Sexualdelikte: Ermittlungen gegen Andrew könnten ausgeweitet werden
Die Hausdurchsuchungen bei Ex-Prinz Andrew halten an. Nun könnte die Beweislage auf mögliche Sexualdelikte im Zusammenhang mit Epstein ausgeweitet werden.

Das Wichtigste in Kürze
- Andrew sieht sich wegen seiner Epstein-Verbindungen mit schweren Vorwürfen konfrontiert.
- Ermittler könnten nun Beweismittel für mögliche Sexualdelikte aufsuchen.
- Es gehe darum, ob der Ex-Prinz «in irgendeiner Weise daran beteiligt war», so ein Jurist.
Wie geht es nun für Andrew Mountbatten-Windsor (66) weiter?
Nachdem der Ex-Prinz am Donnerstagabend wieder freigelassen wurde, halten die Untersuchungen für eine mögliche Strafverfolgung an.
Ermittler durchforsten derzeit die Royal Lodge, seinen früheren Wohnsitz, auf Beweismittel wegen Verdachts auf Amtsmissbrauch. Denn: Andrew wird vorgeworfen, Jeffrey Epstein (†66) als einstiger britischer Handelsbeauftragter vertrauliche Informationen geschickt zu haben.
Doch nun drohen sich im Skandal um den Ex-Royals weitere Abgründe zu öffnen.
Durchsuchungen könnten weitere Beweise liefern
Im Zuge der derzeitigen Ermittlungen könnten auch die angeblichen Sexualdelikte, die Andrew vorgeworfen werden, in den Fokus rücken. Das jedenfalls vermutet der britische Jurist Marcus Johnstone.
Seit 15 Jahren steht der Bruder von Königs Charles (77) bereits im Visier der US-amerikanischen Strafverfolgungsbehörden, wie die neuen Epstein-Akten enthüllen. Seine Verhaftung könnte der Polizei nun ermöglichen, Beweise für weitere Vorwürfe zu sammeln.
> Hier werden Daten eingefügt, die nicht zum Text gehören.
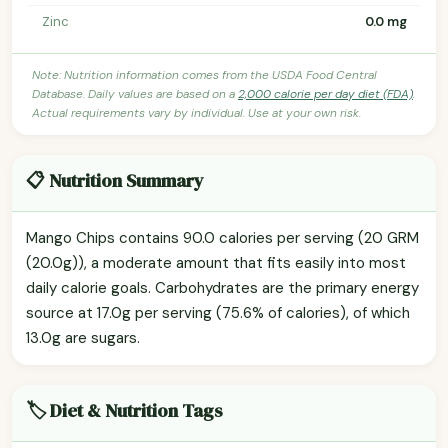
Zinc
0.0 mg
Note: Nutrition information comes from the USDA Food Central
Database. Daily values are based on a
2,000 calorie per day diet (FDA)
.
Actual requirements vary by individual. Use at your own risk.
📋 Nutrition Summary
Mango Chips contains 90.0 calories per serving (20 GRM
(20.0g)), a moderate amount that fits easily into most
daily calorie goals. Carbohydrates are the primary energy
source at 17.0g per serving (75.6% of calories), of which
13.0g are sugars.
🏷️ Diet & Nutrition Tags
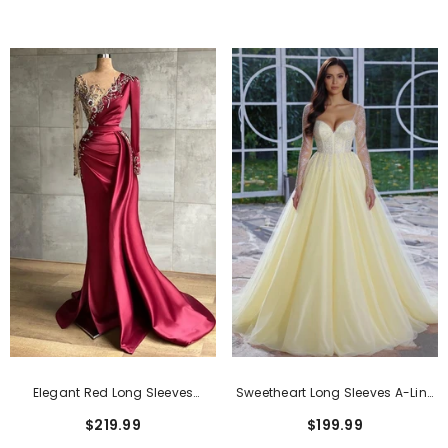
Elegant Red Long Sleeves
Sweetheart Long Sleeves A-Line
Mermaid Long Prom Dress
Prom Dress With Lace Applique
$219.99
$199.99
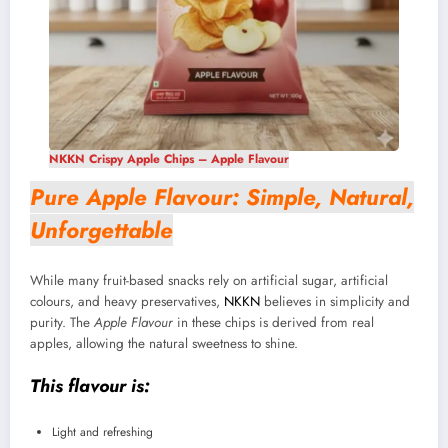
NKKN Crispy Apple Chips – Apple Flavour
Pure Apple Flavour: Simple, Natural,
Unforgettable
While many fruit-based snacks rely on artificial sugar, artificial
colours, and heavy preservatives,
NKKN
believes in simplicity and
purity. The
Apple Flavour
in these chips is derived from real
apples, allowing the natural sweetness to shine.
This flavour is:
Light and refreshing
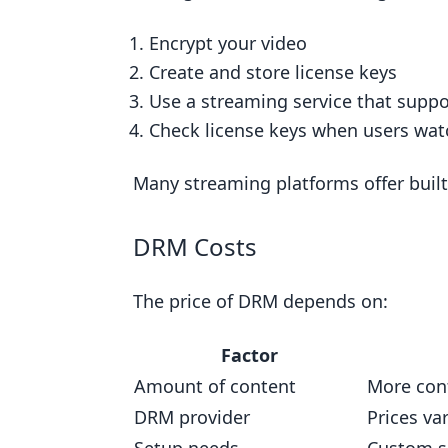
Related posts
Encrypt your video
Create and store license keys
Use a streaming service that supp
Check license keys when users wat
Many streaming platforms offer built
DRM Costs
The price of DRM depends on:
Factor
Amount of content
More con
DRM provider
Prices v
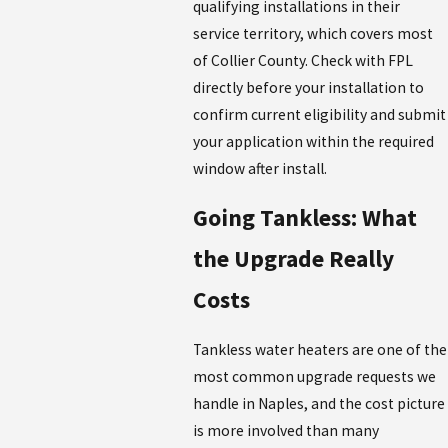
qualifying installations in their
service territory, which covers most
of Collier County. Check with FPL
directly before your installation to
confirm current eligibility and submit
your application within the required
window after install.
Going Tankless: What
the Upgrade Really
Costs
Tankless water heaters are one of the
most common upgrade requests we
handle in Naples, and the cost picture
is more involved than many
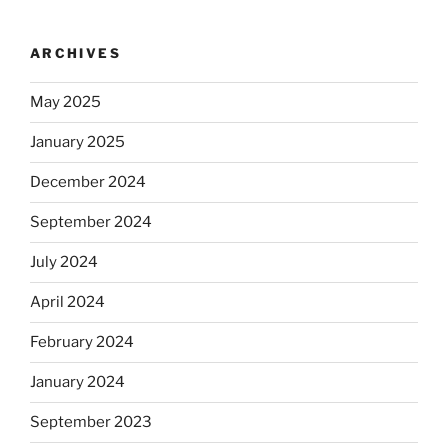
ARCHIVES
May 2025
January 2025
December 2024
September 2024
July 2024
April 2024
February 2024
January 2024
September 2023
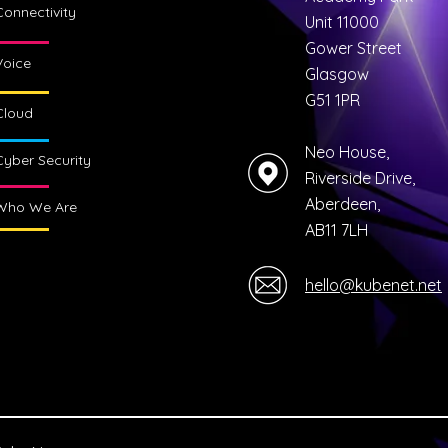
Connectivity
Unit 11000
Gower Street
Voice
Glasgow
G51 1PR
Cloud
Neo House,
Cyber Security
Riverside Drive,
Aberdeen,
Who We Are
AB11 7LH
hello@kubenet.net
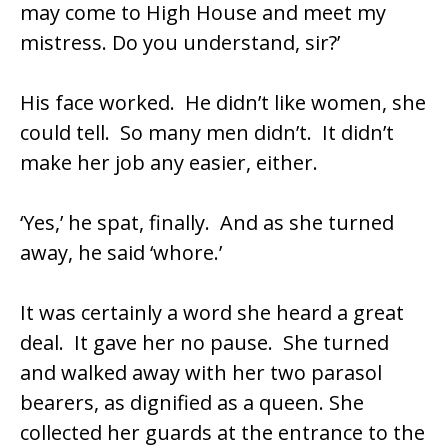
may come to High House and meet my
mistress. Do you understand, sir?’
His face worked. He didn’t like women, she
could tell. So many men didn’t. It didn’t
make her job any easier, either.
‘Yes,’ he spat, finally. And as she turned
away, he said ‘whore.’
It was certainly a word she heard a great
deal. It gave her no pause. She turned
and walked away with her two parasol
bearers, as dignified as a queen. She
collected her guards at the entrance to the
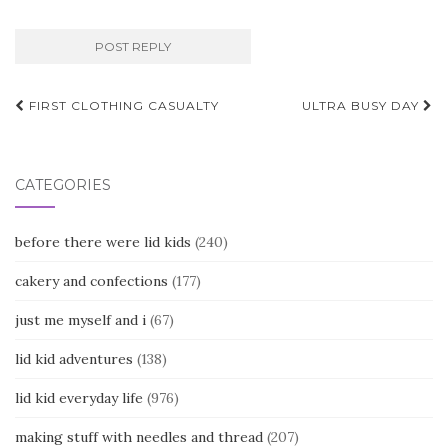
Post
FIRST CLOTHING CASUALTY
ULTRA BUSY DAY
navigation
CATEGORIES
before there were lid kids
(240)
cakery and confections
(177)
just me myself and i
(67)
lid kid adventures
(138)
lid kid everyday life
(976)
making stuff with needles and thread
(207)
«Andrews Verhaftung kommt nicht unerwartet. Seine finanziellen Verbindungen zu Epstein sind seine juristische Schwachstelle», erklärt der Rechtsexperte im Gespräch mit der «Daily Mail».
Und weiter: «Die Ermittler werden dies als Grundlage nutzen, um seine Beziehung zu Epstein noch genauer zu untersuchen. Und dabei Beweise dafür zu sammeln, dass Andrew in irgendeiner Weise daran beteiligt war.»

Auch Richard Scorer, Leiter der Abteilung für Missbrauchsrecht einer Anwaltskanzlei, hält ein solches Vorgehen der Behörden für möglich.
Der britischen Zeitung sagt er: «Wenn die Staatsanwaltschaft einen Fall aufbaut, der eine Jury davon überzeugt, dass Andrew seine Position missbraucht hat, um Sex mit jungen Frauen zu haben, könnte er meiner Meinung nach auf dieser Grundlage verfolgt werden.»
Ex-Premierminister fordert Ermittlungen
Stein des Anstosses geben wohl auch die kürzlichen Aussagen des britischen Ex-Premierminister Gordon Brown. Laut ihm soll Epsteins Privatjet «Lolita Express» im Rahmen seiner Sexhandel-Aktionen 90 Mal in Grossbritannien gelandet sein.
Eines der Opfer war später offenbar im königlichen Palast, um eine Nacht mit Andrew zu verbringen.

Brown bezeichnete dies als den «bei Weitem grössten Skandal von allen». Er forderte die Behörden auf, strafrechtliche Ermittlungen gegen den Ex-Royal einzuleiten.
Der frühere Premierminister erklärte, man müsse «Gerechtigkeit für Opfer von Menschenhandel unter den Mädchen und Frauen erreichen.» Ex-Prinz Andrew selbst bestritt bis zuletzt jegliches Fehlverhalten.